Copy out the whole listing below exactly.

# Data under study
# # # # # # #

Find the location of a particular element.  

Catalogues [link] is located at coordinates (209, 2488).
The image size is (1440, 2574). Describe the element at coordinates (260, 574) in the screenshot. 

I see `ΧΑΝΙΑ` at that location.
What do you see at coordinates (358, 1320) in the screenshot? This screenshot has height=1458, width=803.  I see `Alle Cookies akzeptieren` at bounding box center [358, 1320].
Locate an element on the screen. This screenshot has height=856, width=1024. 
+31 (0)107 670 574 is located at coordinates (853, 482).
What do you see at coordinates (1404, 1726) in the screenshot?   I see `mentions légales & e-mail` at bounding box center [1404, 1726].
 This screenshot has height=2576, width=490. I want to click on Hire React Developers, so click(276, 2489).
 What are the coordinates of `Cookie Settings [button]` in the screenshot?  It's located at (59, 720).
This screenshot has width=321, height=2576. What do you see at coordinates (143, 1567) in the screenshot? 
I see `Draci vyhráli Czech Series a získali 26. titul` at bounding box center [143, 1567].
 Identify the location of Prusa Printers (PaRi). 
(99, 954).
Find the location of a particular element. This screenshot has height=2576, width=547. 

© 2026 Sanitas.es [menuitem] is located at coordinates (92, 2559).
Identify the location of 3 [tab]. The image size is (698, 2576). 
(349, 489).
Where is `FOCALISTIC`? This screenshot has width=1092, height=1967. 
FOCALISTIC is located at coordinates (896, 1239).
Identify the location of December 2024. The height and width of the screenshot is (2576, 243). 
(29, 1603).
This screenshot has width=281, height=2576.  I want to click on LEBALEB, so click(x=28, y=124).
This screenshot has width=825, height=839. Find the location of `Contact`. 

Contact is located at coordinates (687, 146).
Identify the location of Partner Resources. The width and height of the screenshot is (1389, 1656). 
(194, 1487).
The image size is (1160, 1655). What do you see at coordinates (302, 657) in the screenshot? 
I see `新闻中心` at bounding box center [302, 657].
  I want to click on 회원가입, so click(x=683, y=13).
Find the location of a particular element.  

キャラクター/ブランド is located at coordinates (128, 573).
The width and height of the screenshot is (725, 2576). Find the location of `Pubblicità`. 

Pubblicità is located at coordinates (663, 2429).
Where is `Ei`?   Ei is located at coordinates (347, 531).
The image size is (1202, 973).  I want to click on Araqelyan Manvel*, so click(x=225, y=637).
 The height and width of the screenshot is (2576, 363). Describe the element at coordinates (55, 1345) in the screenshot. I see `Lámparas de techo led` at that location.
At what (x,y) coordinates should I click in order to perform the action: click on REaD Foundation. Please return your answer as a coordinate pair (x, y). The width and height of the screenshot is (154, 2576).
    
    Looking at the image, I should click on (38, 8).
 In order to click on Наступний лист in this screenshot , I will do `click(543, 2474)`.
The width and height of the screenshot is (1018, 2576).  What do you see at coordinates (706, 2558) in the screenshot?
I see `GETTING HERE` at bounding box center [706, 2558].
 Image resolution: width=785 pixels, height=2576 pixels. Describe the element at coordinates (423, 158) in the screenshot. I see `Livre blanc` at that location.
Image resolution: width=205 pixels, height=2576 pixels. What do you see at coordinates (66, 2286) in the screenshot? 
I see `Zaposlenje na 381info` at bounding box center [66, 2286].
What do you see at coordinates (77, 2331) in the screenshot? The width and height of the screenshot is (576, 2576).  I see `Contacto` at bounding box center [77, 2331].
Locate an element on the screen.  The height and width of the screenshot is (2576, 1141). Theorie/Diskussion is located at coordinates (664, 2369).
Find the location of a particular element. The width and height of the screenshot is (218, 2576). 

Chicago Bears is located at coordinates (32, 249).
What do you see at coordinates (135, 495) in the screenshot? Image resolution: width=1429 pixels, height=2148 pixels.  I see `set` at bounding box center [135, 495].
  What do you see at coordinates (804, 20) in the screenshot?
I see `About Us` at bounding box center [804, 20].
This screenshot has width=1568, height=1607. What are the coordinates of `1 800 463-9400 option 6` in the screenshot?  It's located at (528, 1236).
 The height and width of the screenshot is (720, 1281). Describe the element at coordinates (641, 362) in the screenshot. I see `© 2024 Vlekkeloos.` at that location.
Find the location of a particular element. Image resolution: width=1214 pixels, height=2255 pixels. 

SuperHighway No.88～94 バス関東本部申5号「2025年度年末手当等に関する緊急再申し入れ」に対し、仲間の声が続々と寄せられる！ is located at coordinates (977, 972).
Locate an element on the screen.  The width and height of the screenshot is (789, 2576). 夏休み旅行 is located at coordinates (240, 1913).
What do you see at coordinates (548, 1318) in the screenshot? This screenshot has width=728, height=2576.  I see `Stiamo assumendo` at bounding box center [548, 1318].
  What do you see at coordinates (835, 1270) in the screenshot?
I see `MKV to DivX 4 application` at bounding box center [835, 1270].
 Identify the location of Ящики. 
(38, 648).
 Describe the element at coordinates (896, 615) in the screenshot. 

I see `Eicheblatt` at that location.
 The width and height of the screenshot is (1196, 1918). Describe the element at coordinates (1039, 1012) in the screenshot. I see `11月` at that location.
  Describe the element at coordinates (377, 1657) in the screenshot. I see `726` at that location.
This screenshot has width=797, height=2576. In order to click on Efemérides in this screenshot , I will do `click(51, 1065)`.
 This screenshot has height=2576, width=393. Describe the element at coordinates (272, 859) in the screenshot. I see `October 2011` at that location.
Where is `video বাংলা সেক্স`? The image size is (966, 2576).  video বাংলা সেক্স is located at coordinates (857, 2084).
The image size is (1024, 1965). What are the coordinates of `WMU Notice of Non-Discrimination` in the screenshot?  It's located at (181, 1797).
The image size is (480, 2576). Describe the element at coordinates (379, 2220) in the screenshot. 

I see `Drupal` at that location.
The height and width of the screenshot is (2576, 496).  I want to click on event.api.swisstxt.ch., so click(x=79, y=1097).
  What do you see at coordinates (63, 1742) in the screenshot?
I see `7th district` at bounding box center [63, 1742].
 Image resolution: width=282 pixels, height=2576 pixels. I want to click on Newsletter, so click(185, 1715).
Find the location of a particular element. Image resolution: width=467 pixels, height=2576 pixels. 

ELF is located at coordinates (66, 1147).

# # # # # # #

# Reply to the exercise
Find the location of a particular element.  

Catalogues [link] is located at coordinates (209, 2488).
The image size is (1440, 2574). Describe the element at coordinates (260, 574) in the screenshot. 

I see `ΧΑΝΙΑ` at that location.
What do you see at coordinates (358, 1320) in the screenshot? This screenshot has height=1458, width=803.  I see `Alle Cookies akzeptieren` at bounding box center [358, 1320].
Locate an element on the screen. This screenshot has height=856, width=1024. 
+31 (0)107 670 574 is located at coordinates (853, 482).
What do you see at coordinates (1404, 1726) in the screenshot?   I see `mentions légales & e-mail` at bounding box center [1404, 1726].
 This screenshot has height=2576, width=490. I want to click on Hire React Developers, so click(276, 2489).
 What are the coordinates of `Cookie Settings [button]` in the screenshot?  It's located at (59, 720).
This screenshot has width=321, height=2576. What do you see at coordinates (143, 1567) in the screenshot? 
I see `Draci vyhráli Czech Series a získali 26. titul` at bounding box center [143, 1567].
 Identify the location of Prusa Printers (PaRi). 
(99, 954).
Find the location of a particular element. This screenshot has height=2576, width=547. 

© 2026 Sanitas.es [menuitem] is located at coordinates (92, 2559).
Identify the location of 3 [tab]. The image size is (698, 2576). 
(349, 489).
Where is `FOCALISTIC`? This screenshot has width=1092, height=1967. 
FOCALISTIC is located at coordinates (896, 1239).
Identify the location of December 2024. The height and width of the screenshot is (2576, 243). 
(29, 1603).
This screenshot has width=281, height=2576.  I want to click on LEBALEB, so click(x=28, y=124).
This screenshot has width=825, height=839. Find the location of `Contact`. 

Contact is located at coordinates (687, 146).
Identify the location of Partner Resources. The width and height of the screenshot is (1389, 1656). 
(194, 1487).
The image size is (1160, 1655). What do you see at coordinates (302, 657) in the screenshot? 
I see `新闻中心` at bounding box center [302, 657].
  I want to click on 회원가입, so click(x=683, y=13).
Find the location of a particular element.  

キャラクター/ブランド is located at coordinates (128, 573).
The width and height of the screenshot is (725, 2576). Find the location of `Pubblicità`. 

Pubblicità is located at coordinates (663, 2429).
Where is `Ei`?   Ei is located at coordinates (347, 531).
The image size is (1202, 973).  I want to click on Araqelyan Manvel*, so click(x=225, y=637).
 The height and width of the screenshot is (2576, 363). Describe the element at coordinates (55, 1345) in the screenshot. I see `Lámparas de techo led` at that location.
At what (x,y) coordinates should I click in order to perform the action: click on REaD Foundation. Please return your answer as a coordinate pair (x, y). The width and height of the screenshot is (154, 2576).
    
    Looking at the image, I should click on (38, 8).
 In order to click on Наступний лист in this screenshot , I will do `click(543, 2474)`.
The width and height of the screenshot is (1018, 2576).  What do you see at coordinates (706, 2558) in the screenshot?
I see `GETTING HERE` at bounding box center [706, 2558].
 Image resolution: width=785 pixels, height=2576 pixels. Describe the element at coordinates (423, 158) in the screenshot. I see `Livre blanc` at that location.
Image resolution: width=205 pixels, height=2576 pixels. What do you see at coordinates (66, 2286) in the screenshot? 
I see `Zaposlenje na 381info` at bounding box center [66, 2286].
What do you see at coordinates (77, 2331) in the screenshot? The width and height of the screenshot is (576, 2576).  I see `Contacto` at bounding box center [77, 2331].
Locate an element on the screen.  The height and width of the screenshot is (2576, 1141). Theorie/Diskussion is located at coordinates (664, 2369).
Find the location of a particular element. The width and height of the screenshot is (218, 2576). 

Chicago Bears is located at coordinates (32, 249).
What do you see at coordinates (135, 495) in the screenshot? Image resolution: width=1429 pixels, height=2148 pixels.  I see `set` at bounding box center [135, 495].
  What do you see at coordinates (804, 20) in the screenshot?
I see `About Us` at bounding box center [804, 20].
This screenshot has width=1568, height=1607. What are the coordinates of `1 800 463-9400 option 6` in the screenshot?  It's located at (528, 1236).
 The height and width of the screenshot is (720, 1281). Describe the element at coordinates (641, 362) in the screenshot. I see `© 2024 Vlekkeloos.` at that location.
Find the location of a particular element. Image resolution: width=1214 pixels, height=2255 pixels. 

SuperHighway No.88～94 バス関東本部申5号「2025年度年末手当等に関する緊急再申し入れ」に対し、仲間の声が続々と寄せられる！ is located at coordinates (977, 972).
Locate an element on the screen.  The width and height of the screenshot is (789, 2576). 夏休み旅行 is located at coordinates (240, 1913).
What do you see at coordinates (548, 1318) in the screenshot? This screenshot has width=728, height=2576.  I see `Stiamo assumendo` at bounding box center [548, 1318].
  What do you see at coordinates (835, 1270) in the screenshot?
I see `MKV to DivX 4 application` at bounding box center [835, 1270].
 Identify the location of Ящики. 
(38, 648).
 Describe the element at coordinates (896, 615) in the screenshot. 

I see `Eicheblatt` at that location.
 The width and height of the screenshot is (1196, 1918). Describe the element at coordinates (1039, 1012) in the screenshot. I see `11月` at that location.
  Describe the element at coordinates (377, 1657) in the screenshot. I see `726` at that location.
This screenshot has width=797, height=2576. In order to click on Efemérides in this screenshot , I will do `click(51, 1065)`.
 This screenshot has height=2576, width=393. Describe the element at coordinates (272, 859) in the screenshot. I see `October 2011` at that location.
Where is `video বাংলা সেক্স`? The image size is (966, 2576).  video বাংলা সেক্স is located at coordinates (857, 2084).
The image size is (1024, 1965). What are the coordinates of `WMU Notice of Non-Discrimination` in the screenshot?  It's located at (181, 1797).
The image size is (480, 2576). Describe the element at coordinates (379, 2220) in the screenshot. 

I see `Drupal` at that location.
The height and width of the screenshot is (2576, 496).  I want to click on event.api.swisstxt.ch., so click(x=79, y=1097).
  What do you see at coordinates (63, 1742) in the screenshot?
I see `7th district` at bounding box center [63, 1742].
 Image resolution: width=282 pixels, height=2576 pixels. I want to click on Newsletter, so click(185, 1715).
Find the location of a particular element. Image resolution: width=467 pixels, height=2576 pixels. 

ELF is located at coordinates (66, 1147).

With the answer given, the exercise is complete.